Victoria E. JUDD, et al., Appellants, v. Walter ZUPON, et al., Respondents.

No. 43692.

Supreme Court of Minnesota.

July 13, 1973.

Erickson & Casey and Carl E. Erickson, Brainerd, for appellants.

Fitzpatrick, Larson & Fitzpatrick and Thomas A. Fitzpatrick, Brainerd, for respondents.

Heard before KNUTSON, C. J., and PETERSON, TODD, and MacLAUGHLIN, JJ.

PER CURIAM.

Plaintiffs appeal from an order denying them a new trial following a directed verdict against them in their action for injuries sustained as a result of cat bites.

Plaintiff Victoria E. Judd was scratched and bitten by two Siamese cats owned by defendants George and Christine Zupon and kept in the home of defendant Walter Zupon. The cats, both young mothers of new kittens, were nested in the basement. Plaintiff had come to the back door of the residence, and as she stepped into the entry the cats, who were coming up the interior stairway, attacked her legs. The only other incident in which either cat had scratched a person was when a neighbor child, a niece of Walter Zupon, had been scratched while playing with them. Because the scratch had broken the skin of Zupon's niece, a tetanus shot was administered.
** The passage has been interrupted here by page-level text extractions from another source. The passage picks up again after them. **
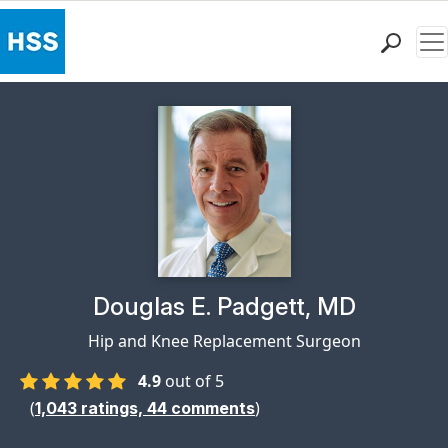
Me
Find a Doctor
Locations
Patient Care
Health Library
Research & Education
Giving
Careers
Why Choose HSS
Physician Profile Page for
Douglas E. Padgett, MD
MyHSS Sign In
Hip and Knee Replacement Surgeon
4.9
out of 5
(
)
1,043
ratings,
44
comments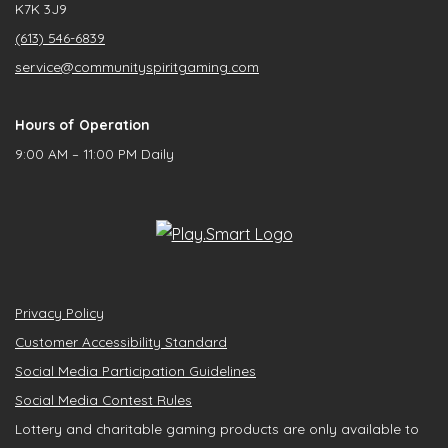
K7K 3J9
(613) 546-6839
service@communityspiritgaming.com
Hours of Operation
9:00 AM – 11:00 PM Daily
Privacy Policy
Customer Accessibility Standard
Social Media Participation Guidelines
Social Media Contest Rules
Lottery and charitable gaming products are only available to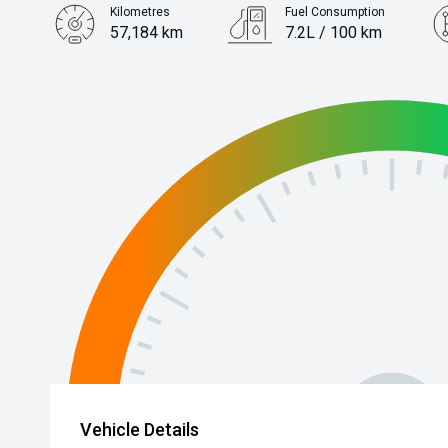
Kilometres
Fuel Consumption
57,184 km
7.2L / 100 km
Engine
1.6L Petrol
Vehicle Details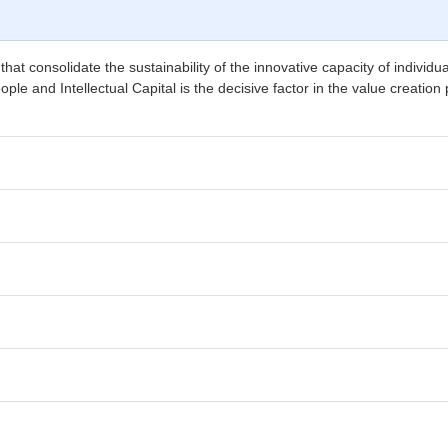
s that consolidate the sustainability of the innovative capacity of indiv
e and Intellectual Capital is the decisive factor in the value creation 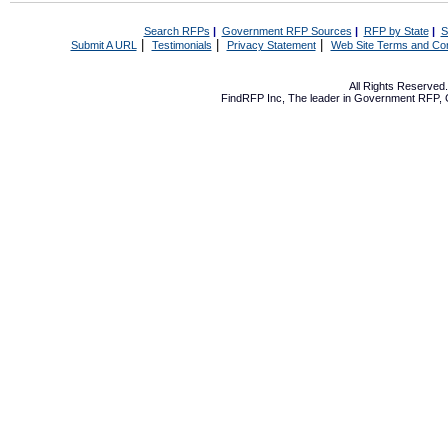
Search RFPs
|
Government RFP Sources
|
RFP by State
|
S
|
|
|
Submit A URL
Testimonials
Privacy Statement
Web Site Terms and Con
All Rights Reserve
FindRFP Inc, The leader in
Government RFP
,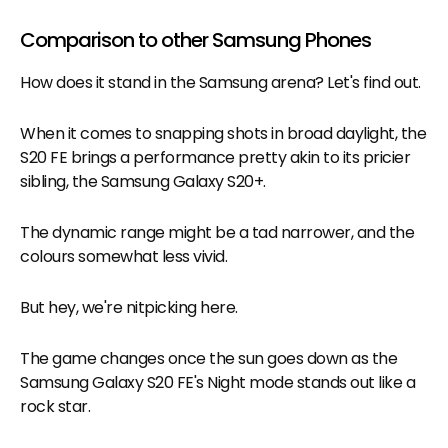
Comparison to other Samsung Phones
How does it stand in the Samsung arena? Let's find out.
When it comes to snapping shots in broad daylight, the
S20 FE brings a performance pretty akin to its pricier
sibling, the Samsung Galaxy S20+.
The dynamic range might be a tad narrower, and the
colours somewhat less vivid.
But hey, we're nitpicking here.
The game changes once the sun goes down as the
Samsung Galaxy S20 FE's Night mode stands out like a
rock star.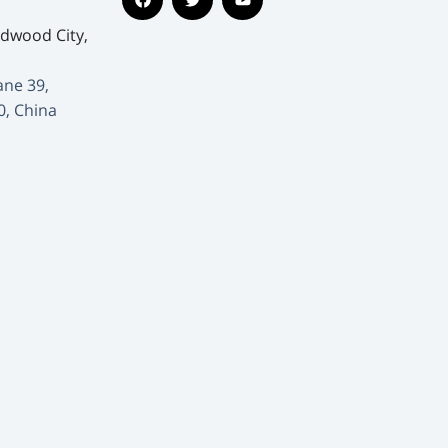
edwood City,
ane 39,
0, China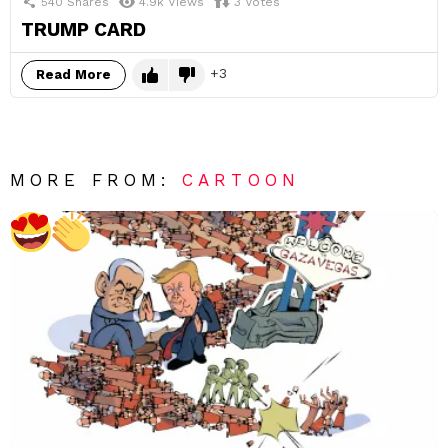
540
Shares
4.9k
Views
3
Votes
TRUMP CARD
3
Read More
MORE FROM:
CARTOON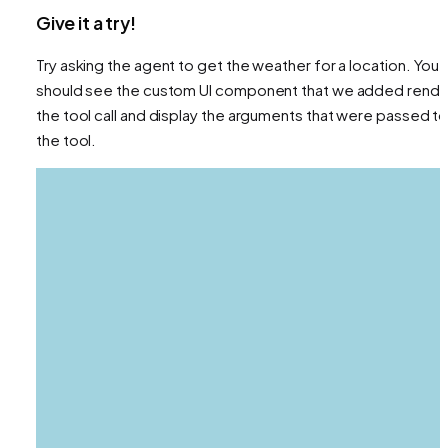
Give it a try!
Try asking the agent to get the weather for a location. You
should see the custom UI component that we added rende
the tool call and display the arguments that were passed t
the tool.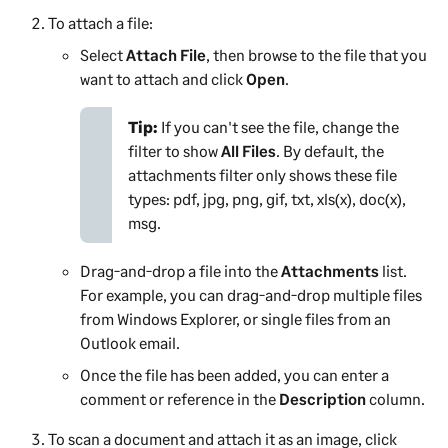
To attach a file:
Select
Attach File
, then browse to the file that you
want to attach and click
Open
.
Tip:
If you can't see the file, change the
filter to show
All Files
. By default, the
attachments filter only shows these file
types: pdf, jpg, png, gif, txt, xls(x), doc(x),
msg.
Drag-and-drop a file into the
Attachments
list.
For example, you can drag-and-drop multiple files
from Windows Explorer, or single files from an
Outlook email.
Once the file has been added, you can enter a
comment or reference in the
Description
column.
To scan a document and attach it as an image, click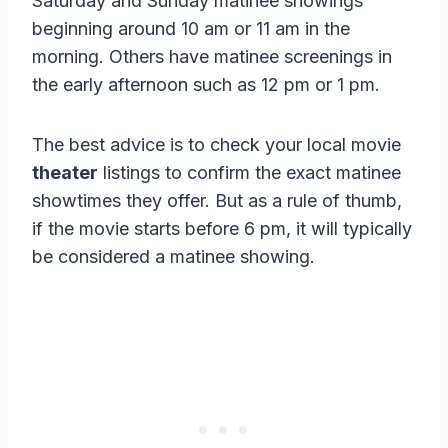
Saturday and Sunday matinee showings
beginning around 10 am or 11 am in the
morning. Others have matinee screenings in
the early afternoon such as 12 pm or 1 pm.
The best advice is to check your local movie
theater
listings to confirm the exact matinee
showtimes they offer. But as a rule of thumb,
if the movie starts before 6 pm, it will typically
be considered a matinee showing.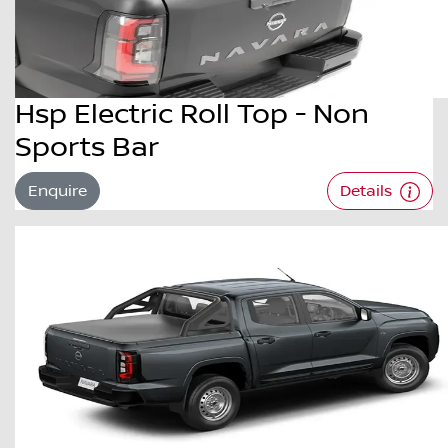
Hsp Electric Roll Top - Non
Sports Bar
Enquire
Details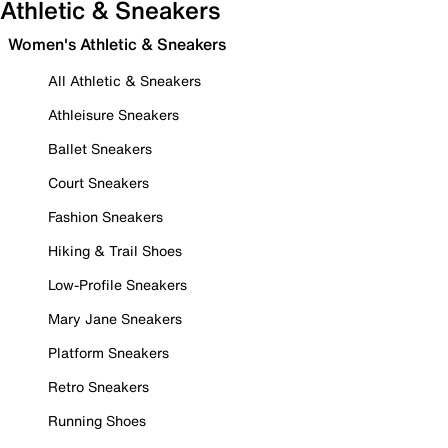
Athletic & Sneakers
Women's Athletic & Sneakers
All Athletic & Sneakers
Athleisure Sneakers
Ballet Sneakers
Court Sneakers
Fashion Sneakers
Hiking & Trail Shoes
Low-Profile Sneakers
Mary Jane Sneakers
Platform Sneakers
Retro Sneakers
Running Shoes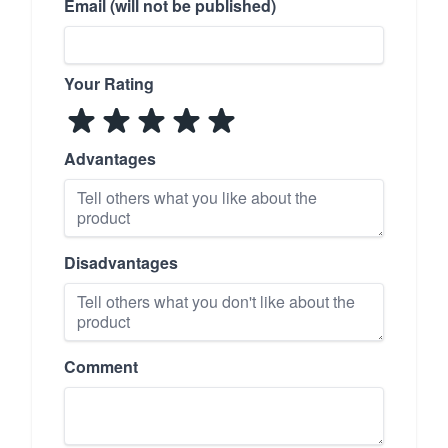
Email (will not be published)
Your Rating
Advantages
Disadvantages
Comment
It was necessary for plaintiffs to prove that these Siamese cats were of vicious nature and that defendants knew that they were of such nature. Fake v. Addicks, 45 Minn. 37, 38, 47 N.W. 450, 451 (1890); Cuney v. Campbell, 76 Minn. 59, 78 N.W. 878 (1899); Clark v. Brings, 284 Minn. 73, 169 N.W.2d 407 (1969); Matson v. Kivimaki, 294 Minn. 140, 200 N.W.2d 164 (1972). The trial court ruled, as we held in Clark v. Brings, supra, that evidence of scratching while at play does not indicate a vicious propensity. That being the only incident, there was neither proof of a vicious character of the animal nor, of course, proof of scienter.

Affirmed.

YETKA and SCOTT, JJ., not having been members of this court at the time of the argument and submission, took no part in the consideration or decision of this case.